Over the past decade, copyright holders have successfully shut down scores of Web sites and file‐sharing services in a quixotic effort to halt the illicit circulation of movies, music and software online. None of it has made a dent in overall levels of piracy, and bills like the Stop Online Piracy Act (SOPA) and Protect Intellectual Property Act are unlikely to fare any better.
Conscripting search engines, Internet service providers and advertisers as online copyright cops — as these bills propose — may not effectively choke off access to supposed “rogue sites” overseas, but it does threaten innovation by imposing new burdens on U.S. start‐ups and scaring investors away from cloud storage services and new platforms for user‐generated content.

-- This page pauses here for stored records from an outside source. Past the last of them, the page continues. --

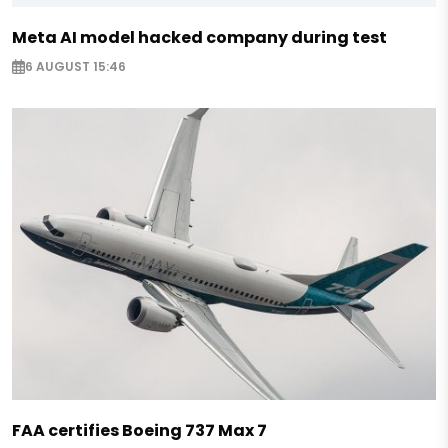
Meta AI model hacked company during test
6 AUGUST 15:46
FAA certifies Boeing 737 Max 7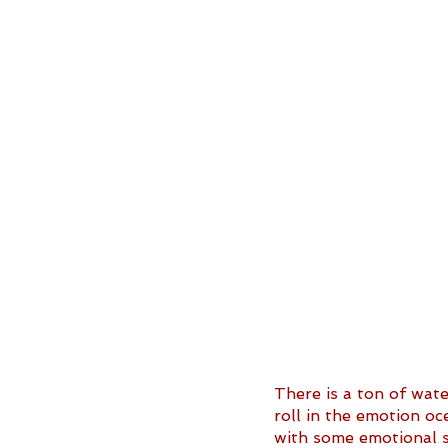
There is a ton of wat
roll in the emotion oc
with some emotional s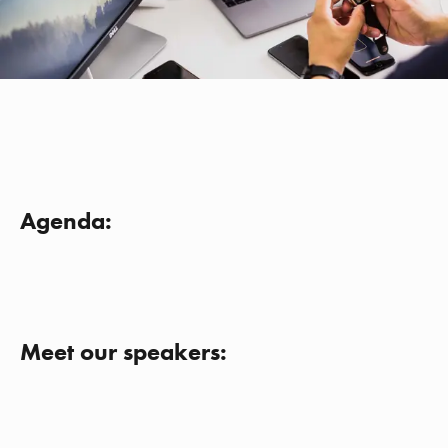
Agenda:
Meet our speakers: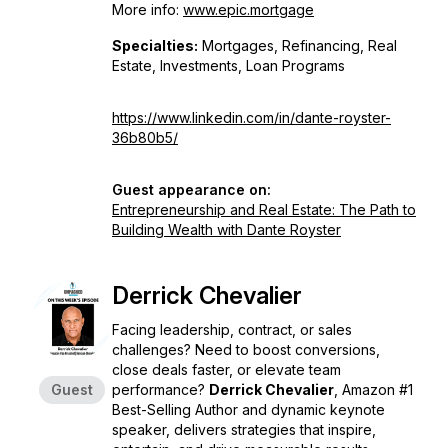
More info:
www.epic.mortgage
Specialties:
Mortgages, Refinancing, Real
Estate, Investments, Loan Programs
https://www.linkedin.com/in/dante-royster-
36b80b5/
Guest appearance on:
Entrepreneurship and Real Estate: The Path to
Building Wealth with Dante Royster
Derrick Chevalier
Facing leadership, contract, or sales
challenges? Need to boost conversions,
close deals faster, or elevate team
Guest
performance?
Derrick Chevalier
, Amazon #1
Best-Selling Author and dynamic keynote
speaker, delivers strategies that inspire,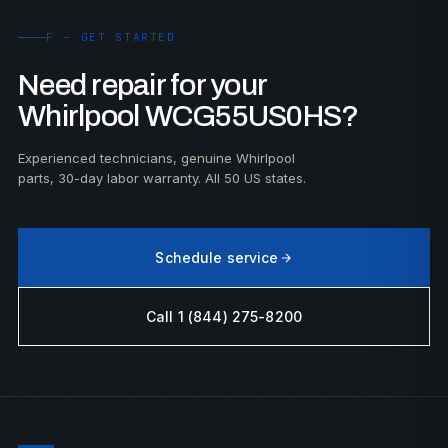
F — GET STARTED
Need repair for your
Whirlpool WCG55US0HS?
Experienced technicians, genuine Whirlpool
parts, 30-day labor warranty. All 50 US states.
Schedule service
Call 1 (844) 275-8200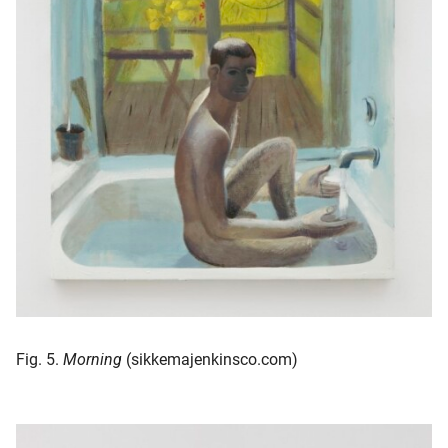
Fig. 5.
Morning
(sikkemajenkinsco.com)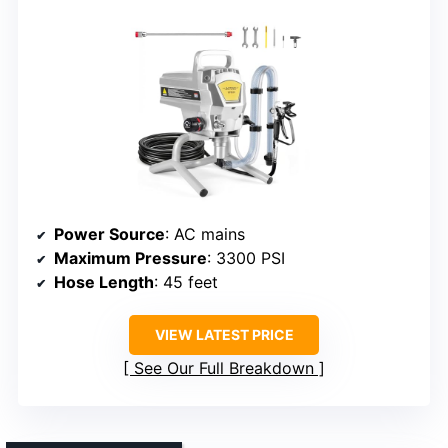
Power Source
: AC mains
Maximum Pressure
: 3300 PSI
Hose Length
: 45 feet
VIEW LATEST PRICE
See Our Full Breakdown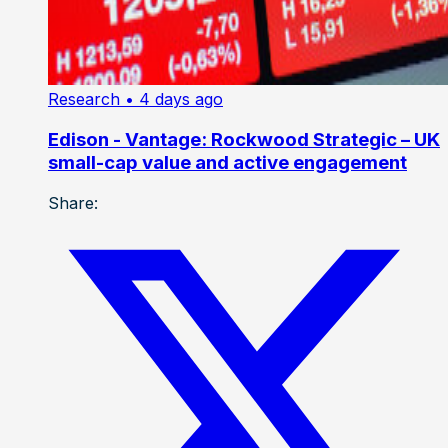
Research
• 4 days ago
Edison - Vantage: Rockwood Strategic – UK
small-cap value and active engagement
Share: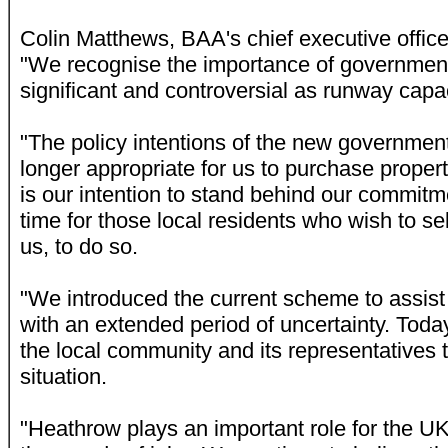
Colin Matthews, BAA's chief executive officer
"We recognise the importance of government 
significant and controversial as runway capac
"The policy intentions of the new government 
longer appropriate for us to purchase propert
is our intention to stand behind our commit
time for those local residents who wish to sell
us, to do so.
"We introduced the current scheme to assi
with an extended period of uncertainty. Today
the local community and its representatives 
situation.
"Heathrow plays an important role for the U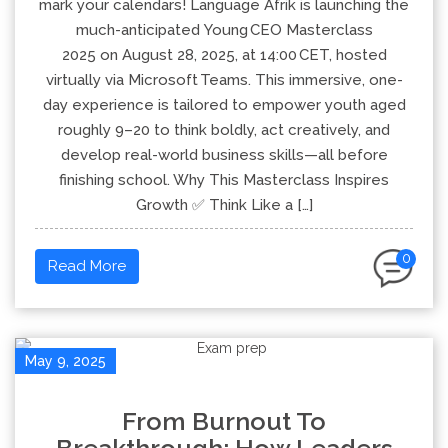
mark your calendars! Language Afrik is launching the
much-anticipated Young CEO Masterclass
2025 on August 28, 2025, at 14:00 CET, hosted
virtually via Microsoft Teams. This immersive, one-
day experience is tailored to empower youth aged
roughly 9–20 to think boldly, act creatively, and
develop real-world business skills—all before
finishing school. Why This Masterclass Inspires
Growth ✅ Think Like a […]
0
Read More
May 9, 2025
From Burnout To
Breakthrough: How Leaders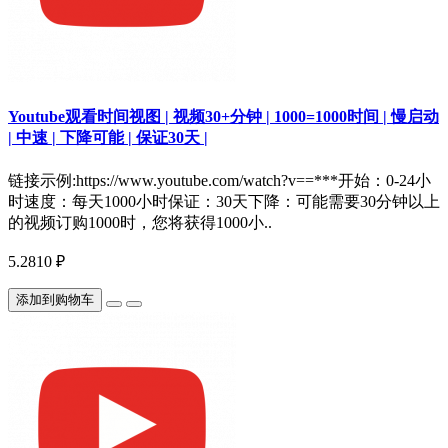
Youtube观看时间视图 | 视频30+分钟 | 1000=1000时间 | 慢启动
| 中速 | 下降可能 | 保证30天 |
链接示例:https://www.youtube.com/watch?v==***开始：0-24小
时速度：每天1000小时保证：30天下降：可能需要30分钟以上
的视频订购1000时，您将获得1000小..
5.2810 ₽
添加到购物车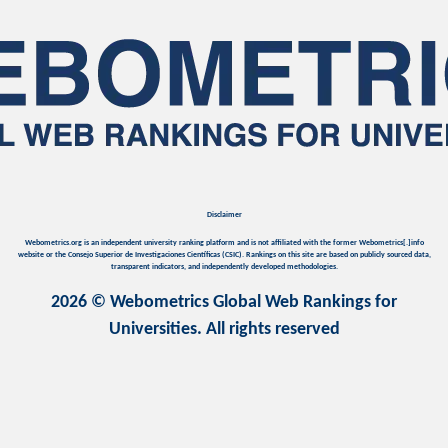
Disclaimer
Webometrics.org is an independent university ranking platform and is not affiliated with the former Webometrics[.]info
website or the Consejo Superior de Investigaciones Científicas (CSIC). Rankings on this site are based on publicly sourced data,
transparent indicators, and independently developed methodologies.
2026 © Webometrics Global Web Rankings for
Universities. All rights reserved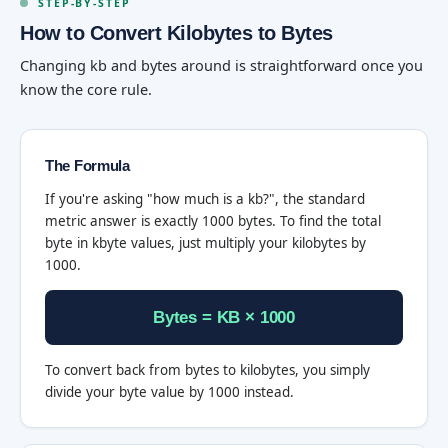
STEP-BY-STEP
How to Convert Kilobytes to Bytes
Changing kb and bytes around is straightforward once you
know the core rule.
The Formula
If you're asking "how much is a kb?", the standard
metric answer is exactly 1000 bytes. To find the total
byte in kbyte values, just multiply your kilobytes by
1000.
Bytes = KB × 1000
To convert back from bytes to kilobytes, you simply
divide your byte value by 1000 instead.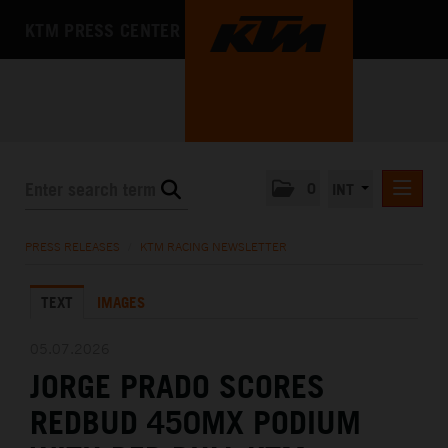
KTM PRESS CENTER
0
INT
PRESS RELEASES
PRESS RELEASES
/
KTM RACING NEWSLETTER
KTM RACING NEWSLETTER
TEXT
IMAGES
KTM X-BOW
KTM MOTOHALL
05.07.2026
JORGE PRADO SCORES
MEDIA
REDBUD 450MX PODIUM
THE COMPANY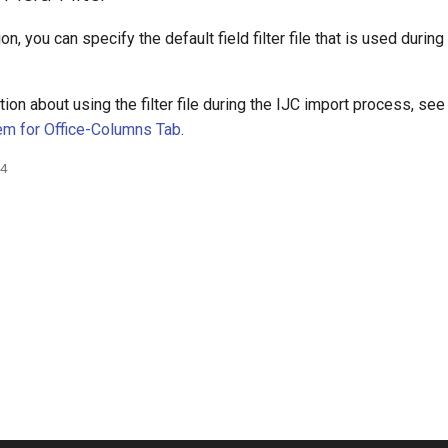
on, you can specify the default field filter file that is used durin
ion about using the filter file during the IJC import process, se
em for Office-Columns Tab
.
24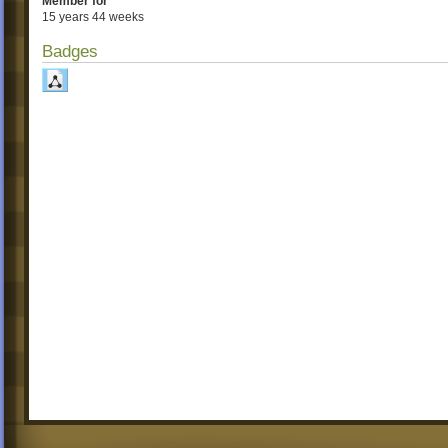
Member for
15 years 44 weeks
Badges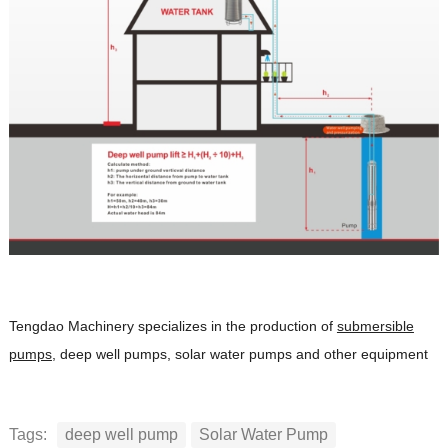
Tengdao Machinery specializes in the production of
submersible
pumps
, deep well pumps, solar water pumps and other equipment
Tags:
deep well pump
Solar Water Pump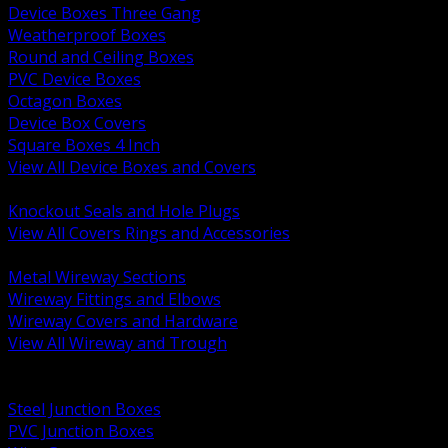
Device Boxes Three Gang
Weatherproof Boxes
Round and Ceiling Boxes
PVC Device Boxes
Octagon Boxes
Device Box Covers
Square Boxes 4 Inch
View All Device Boxes and Covers
BACK
Knockout Seals and Hole Plugs
View All Covers Rings and Accessories
BACK
Metal Wireway Sections
Wireway Fittings and Elbows
Wireway Covers and Hardware
View All Wireway and Trough
BACK
Cabinets and Enclosures
Steel Junction Boxes
PVC Junction Boxes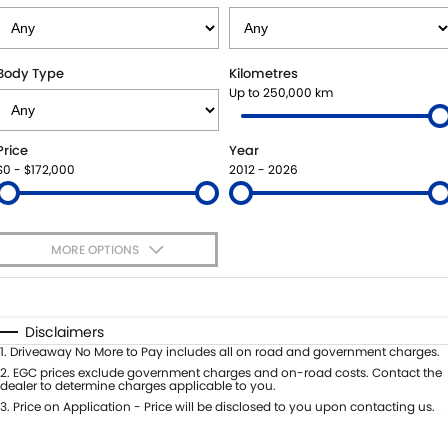
STOCK SPECIALS
BOOK A SERVICE ONLINE
PARTS
FLEET
SUZUKI GENUINE SERVICE
ACCESSORIES
FINANCE
Body Type
Kilometres
Up to 250,000 km
ROADSIDE ASSISTANCE
GENUINE PARTS
FINANCE
COMPANY
Price
Year
WARRANTY
MAP UPDATES
FINANCE CALCULATOR
CONTACT US
$0 - $172,000
2012 - 2026
ABOUT US
MORE OPTIONS
CAREERS
$170
Fuel Type
I Can Afford
Automatic
Manual
Specials
Disclaimers
Per
Deposit/Trade-In
1
.
Driveaway No More to Pay includes all on road and government charges.
Colour
Seats
2
.
EGC prices exclude government charges and on-road costs. Contact the
dealer to determine charges applicable to you.
3
.
Price on Application - Price will be disclosed to you upon contacting us.
* This estimate is based on a loan term of 5 years and interest of 7.99% p/a.
Location
Important information about this tool.
For an accurate finance estimate,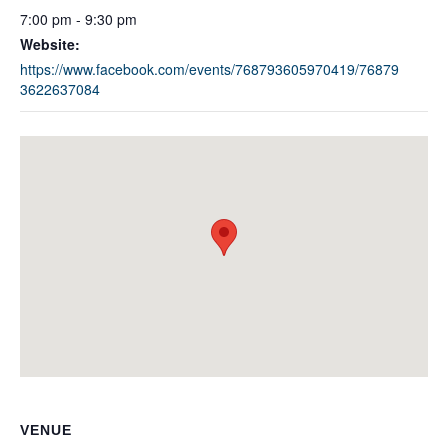
7:00 pm - 9:30 pm
Website:
https://www.facebook.com/events/768793605970419/76879
3622637084
VENUE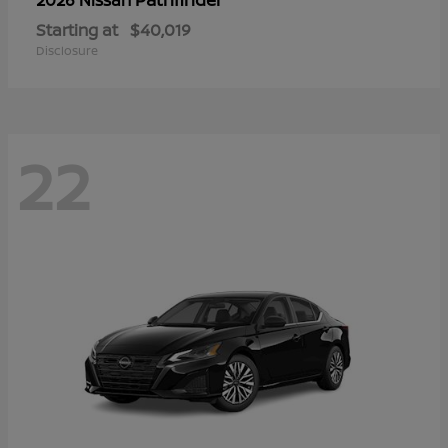
Starting at
$40,019
Disclosure
22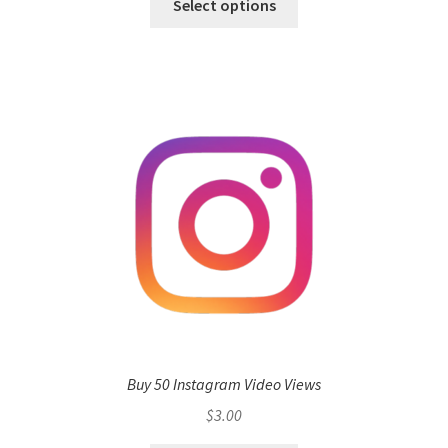
Select options
Buy 50 Instagram Video Views
$
3.00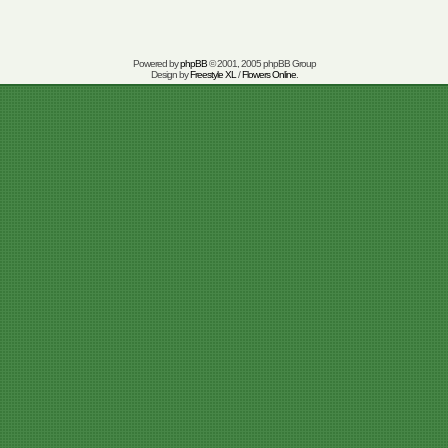
Powered by
phpBB
© 2001, 2005 phpBB Group
Design by
Freestyle XL
/
Flowers Online
.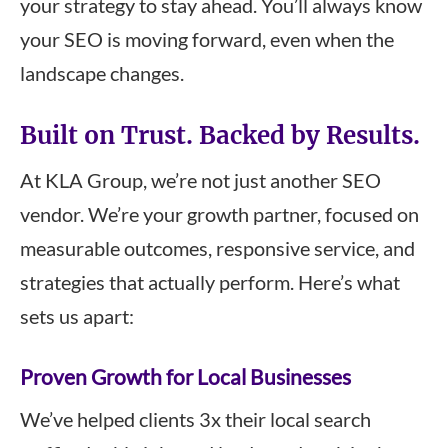
your strategy to stay ahead. You’ll always know
your SEO is moving forward, even when the
landscape changes.
Built on Trust. Backed by Results.
At KLA Group, we’re not just another SEO
vendor. We’re your growth partner, focused on
measurable outcomes, responsive service, and
strategies that actually perform. Here’s what
sets us apart:
Proven Growth for Local Businesses
We’ve helped clients 3x their local search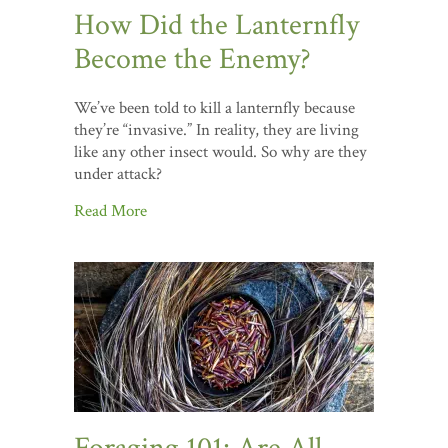
How Did the Lanternfly
Become the Enemy?
We’ve been told to kill a lanternfly because
they’re “invasive.” In reality, they are living
like any other insect would. So why are they
under attack?
Read More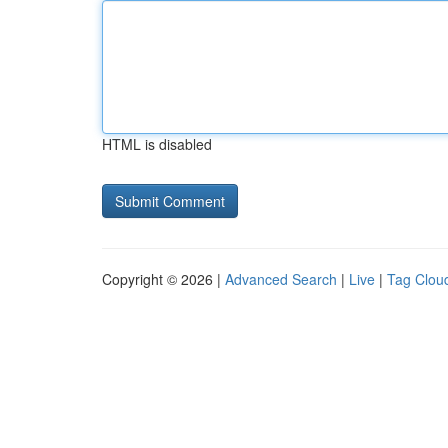
HTML is disabled
Copyright © 2026 |
Advanced Search
|
Live
|
Tag Clou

That also makes these laws open to abuse, since any platform that lets creators circumvent industry‐controlled distribution channels will inevitably facilitate some copyright infringement. If the companies behind SOPA had their way, the government would have killed off the VCR and the MP3 player as well.
Worse, the two bills threaten free expression by bluntly condemning whole Web domains and online platforms — infringing content and protected speech alike — on the basis of streamlined, one‐sided hearings that make a mockery of due process. The government would essentially claim the right to choke off traffic and revenue to entire sites, without ever having to try or convict its owners of any crime. It should be no surprise that similar domestic authority has already led to sites being wrongfully shuttered.
Copyright owners already have many mechanisms at their disposal to go after pirate sites — and perhaps they should have others that properly respect due process, like those laid out in the OPEN Act sponsored by Senator Ron Wyden and Representative Darrell Issa. But we should bear in mind two important facts: First, though copyright industries have concocted some truly absurd statistics purporting to show apocalyptic harms from piracy, by any objective measure they remain extraordinarily healthy. Second, whatever Congress does now, it is only ever going to get easier to copy and circulate information online. As our own State Department recognizes when it comes to regimes like Iran’s, building an “information curtain” is a “very expensive endeavor” that’s “bound to fail in today’s increasingly interactive world.”
As the success of services like Hulu and Netflix suggests, consumers are only too happy to pay for content that’s made available in a convenient form, and at a reasonable price. If the content industries want a genuinely effective way to reduce global piracy, they should spend less time and money lobbying for new regulations, and focus on providing innovative services that make piracy unattractive.